What is expected: Within the listing below, please copy exactly the lines between the line holding "Kerala Lottery […]" and the line holding "country’s competitive advantages", inclusive.

───── Stored data

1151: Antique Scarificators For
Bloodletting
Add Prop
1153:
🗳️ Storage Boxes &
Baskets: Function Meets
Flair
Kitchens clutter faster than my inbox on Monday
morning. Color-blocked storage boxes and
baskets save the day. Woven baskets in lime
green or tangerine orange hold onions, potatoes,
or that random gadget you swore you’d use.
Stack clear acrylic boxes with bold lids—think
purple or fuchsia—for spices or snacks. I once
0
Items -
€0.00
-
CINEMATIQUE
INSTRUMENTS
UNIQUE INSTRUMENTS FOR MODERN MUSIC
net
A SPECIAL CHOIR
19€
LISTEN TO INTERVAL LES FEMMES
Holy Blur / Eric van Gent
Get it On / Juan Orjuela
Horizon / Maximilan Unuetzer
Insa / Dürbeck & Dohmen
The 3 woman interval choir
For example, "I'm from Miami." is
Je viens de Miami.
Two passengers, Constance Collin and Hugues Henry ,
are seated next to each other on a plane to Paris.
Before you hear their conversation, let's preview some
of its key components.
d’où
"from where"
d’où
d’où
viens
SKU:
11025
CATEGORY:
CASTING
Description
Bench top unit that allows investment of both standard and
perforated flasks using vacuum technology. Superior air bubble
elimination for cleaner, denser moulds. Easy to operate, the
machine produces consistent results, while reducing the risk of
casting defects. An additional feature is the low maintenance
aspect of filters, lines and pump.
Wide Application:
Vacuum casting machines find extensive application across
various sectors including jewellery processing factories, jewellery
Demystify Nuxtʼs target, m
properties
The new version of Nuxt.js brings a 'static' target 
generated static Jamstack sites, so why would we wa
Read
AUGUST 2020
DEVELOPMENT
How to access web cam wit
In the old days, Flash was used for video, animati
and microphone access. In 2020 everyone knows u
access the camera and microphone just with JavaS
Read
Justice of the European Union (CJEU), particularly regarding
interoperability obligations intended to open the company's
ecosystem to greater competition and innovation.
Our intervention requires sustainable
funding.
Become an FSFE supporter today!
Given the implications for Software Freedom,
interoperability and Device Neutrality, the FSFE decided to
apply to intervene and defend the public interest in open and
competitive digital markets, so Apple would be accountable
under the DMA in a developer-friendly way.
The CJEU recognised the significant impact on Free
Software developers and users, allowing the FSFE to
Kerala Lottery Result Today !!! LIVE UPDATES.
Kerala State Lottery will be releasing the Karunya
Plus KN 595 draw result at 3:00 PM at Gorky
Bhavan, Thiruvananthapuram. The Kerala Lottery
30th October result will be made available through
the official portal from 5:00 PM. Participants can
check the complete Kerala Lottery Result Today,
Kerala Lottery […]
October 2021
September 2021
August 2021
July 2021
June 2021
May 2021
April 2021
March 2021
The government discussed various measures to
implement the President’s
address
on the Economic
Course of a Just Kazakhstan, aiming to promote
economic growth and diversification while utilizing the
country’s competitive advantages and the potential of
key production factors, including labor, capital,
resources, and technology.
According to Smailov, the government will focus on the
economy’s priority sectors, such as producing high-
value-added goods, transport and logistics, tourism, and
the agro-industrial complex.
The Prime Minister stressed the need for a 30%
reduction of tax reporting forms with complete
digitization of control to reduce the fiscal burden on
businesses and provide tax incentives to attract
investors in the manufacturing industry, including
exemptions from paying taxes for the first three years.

──────────

Your response:
Kerala Lottery […]
October 2021
September 2021
August 2021
July 2021
June 2021
May 2021
April 2021
March 2021
The government discussed various measures to
implement the President’s
address
on the Economic
Course of a Just Kazakhstan, aiming to promote
economic growth and diversification while utilizing the
country’s competitive advantages and the potential of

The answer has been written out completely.